Examples of using "исчез" in a sentence and their dutch translations:
De sneeuw is verdwenen.
- Tom is gewoon verdwenen.
- Tom is net verdwenen.
- Hij is met de noorderzon vertrokken.
- Hij is spoorloos verdwenen.
- Hij verdween zonder een spoor achter te laten.
- Hij is zonder enig spoor verdwenen.
Hij is alweer verdwenen.
- Hij is met de noorderzon vertrokken.
- Hij is spoorloos verdwenen.
- Hij is zonder enig spoor verdwenen.
- Tom is spoorloos verdwenen.
- Tom verdween spoorloos.
Het schip verdween achter de horizon.
Tom is verdwenen.
Hij verdween.
Waar is al het brood gebleven?
Wie is er verdwenen?
Tom verdween in de tunnel.
Tom verdween achter het huis.
...die angst grotendeels verdwenen was.
De grenzen tussen haar en mij leken op te lossen.
In een oogwenk was hij vertrokken.
- Het vliegtuig is in een oogwenk verdwenen.
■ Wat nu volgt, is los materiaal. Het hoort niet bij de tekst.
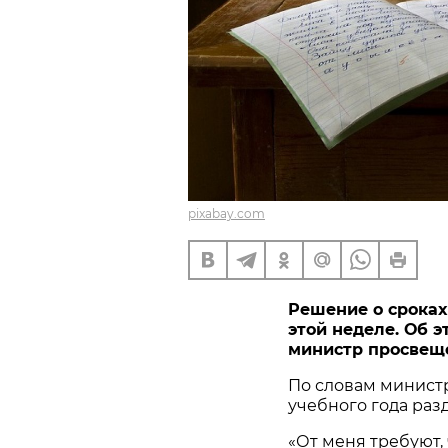
pixabay.com
Решение о сроках
этой неделе. Об 
министр просвеще
По словам министр
учебного года раз
«От меня требуют,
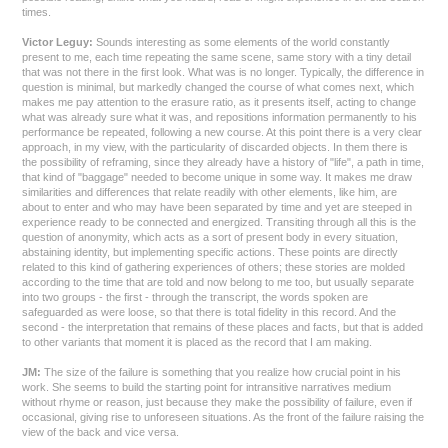
times.
Victor Leguy:
Sounds interesting as some elements of the world constantly
present to me, each time repeating the same scene, same story with a tiny detail
that was not there in the first look. What was is no longer. Typically, the difference in
question is minimal, but markedly changed the course of what comes next, which
makes me pay attention to the erasure ratio, as it presents itself, acting to change
what was already sure what it was, and repositions information permanently to his
performance be repeated, following a new course. At this point there is a very clear
approach, in my view, with the particularity of discarded objects. In them there is
the possibility of reframing, since they already have a history of "life", a path in time,
that kind of "baggage" needed to become unique in some way. It makes me draw
similarities and differences that relate readily with other elements, like him, are
about to enter and who may have been separated by time and yet are steeped in
experience ready to be connected and energized. Transiting through all this is the
question of anonymity, which acts as a sort of present body in every situation,
abstaining identity, but implementing specific actions. These points are directly
related to this kind of gathering experiences of others; these stories are molded
according to the time that are told and now belong to me too, but usually separate
into two groups - the first - through the transcript, the words spoken are
safeguarded as were loose, so that there is total fidelity in this record. And the
second - the interpretation that remains of these places and facts, but that is added
to other variants that moment it is placed as the record that I am making.
JM:
The size of the failure is something that you realize how crucial point in his
work. She seems to build the starting point for intransitive narratives medium
without rhyme or reason, just because they make the possibility of failure, even if
occasional, giving rise to unforeseen situations. As the front of the failure raising the
view of the back and vice versa.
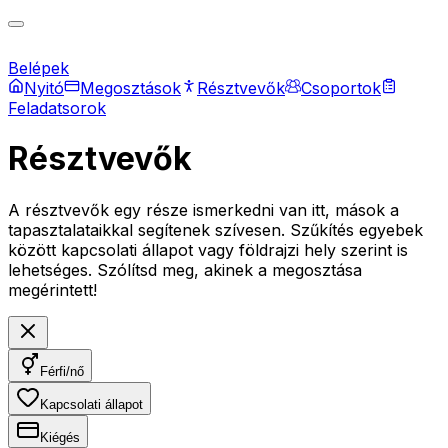
Belépek
Nyitó
Megosztások
Résztvevők
Csoportok
Feladatsorok
Résztvevők
A résztvevők egy része ismerkedni van itt, mások a
tapasztalataikkal segítenek szívesen. Szűkítés egyebek
között kapcsolati állapot vagy földrajzi hely szerint is
lehetséges. Szólítsd meg, akinek a megosztása
megérintett!
Férfi/nő
Kapcsolati állapot
Kiégés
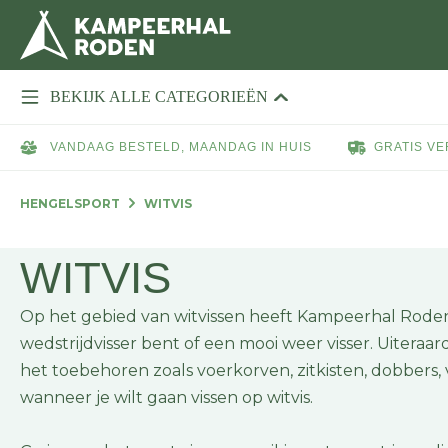
BEKIJK ALLE CATEGORIEËN
VANDAAG BESTELD, MAANDAG IN HUIS
GRATIS VE
HENGELSPORT
WITVIS
WITVIS
Op het gebied van witvissen heeft Kampeerhal Roden
wedstrijdvisser bent of een mooi weer visser. Uiteraa
het toebehoren zoals voerkorven, zitkisten, dobbers, vi
wanneer je wilt gaan vissen op witvis.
- Het vliegtuig is plotseling verdwenen.
Tom verdween spoorloos.
Tom verdween zonder een woord te hebben gezegd.
En nu is hij compleet verdwenen. Laten we aan de andere kant van de berg gaan zoeken.
Want het ene moment was je er en het volgende niet meer
Zijn zoon verdween zeven jaar geleden.
Mijn fiets is verdwenen.
Haar zoon verdween zeven jaar geleden.